Pénurie - Meizoz & Zivo
Jérôme Meizoz et Zivo, Pénurie Lausanne, Art&Fiction, 2013 Sfr.
Jérôme Meizoz et Zivo, Pénurie
Lausanne, Art&Fiction, 2013
Sfr. 45.-
Un futur très proche. Un pays qui ressemble fort au nôtre. La menace, diffuse mais obstinée, d’un conflit oblige ses habitants, qu’on devine habitués au confort, à vivre en autarcie, et à connaître l’angoisse du manque. On économise les dernières conserves, on se chauffe au bois, on fait la queue devant l’épicerie… Outre les biens matériels, c’est l’information qui manque : « Des pannes informatiques entravent toutes les communications. » Et, faute d’information, « nul ne sait jusqu’à quand pourrait durer la pénurie. » Les enfants, qui patinent sur l’autoroute déserte, s’en sortent bien, mais l’on devine les adultes au bord de l’effondrement nerveux.
Par son thème, Pénurie évoque la littérature d’anticipation.
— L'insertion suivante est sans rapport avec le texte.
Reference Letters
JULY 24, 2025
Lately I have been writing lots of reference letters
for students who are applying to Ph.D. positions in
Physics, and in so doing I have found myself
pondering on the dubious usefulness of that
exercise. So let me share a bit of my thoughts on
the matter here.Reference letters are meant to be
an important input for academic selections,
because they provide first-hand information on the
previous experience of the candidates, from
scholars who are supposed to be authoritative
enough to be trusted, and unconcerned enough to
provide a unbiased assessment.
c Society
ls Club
Le dépouillement du texte, cette façon de dire beaucoup avec un minimum de moyens, évoquent des films aussi étranges et beaux que Stalker ou La jetée. Fruit d’un travail commun entre l’écrivain Jérôme Meizoz et le peintre Zivo, Pénurie n’est ni un roman, ni une bande dessinée, ni un livre d’art : c’est tout cela à la fois, et plus encore.
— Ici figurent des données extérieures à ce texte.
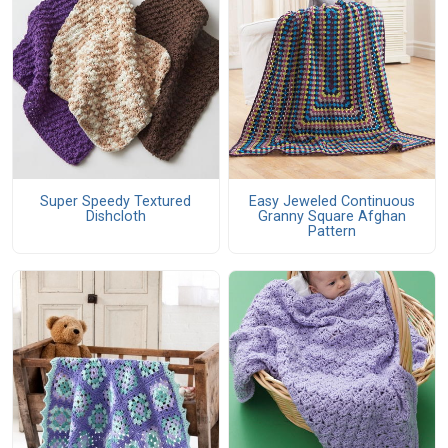
Super Speedy Textured
Easy Jeweled Continuous
Dishcloth
Granny Square Afghan
Pattern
« Mais maintenant, tout est changé. On ne pourra plus échapper au grand tumulte. La réalité à nouveau s’est invitée dans nos rues. » Au fil des phrases brèves qu’aligne un narrateur solitaire, on finit par se rendre à l’évidence : non seulement ce pays qui s’était cru oublié par l’histoire est le nôtre, mais cette époque de guerre où, fatalement, les hommes apeurés partent à la chasse au bouc émissaire, est notre présent. Un livre magnifique.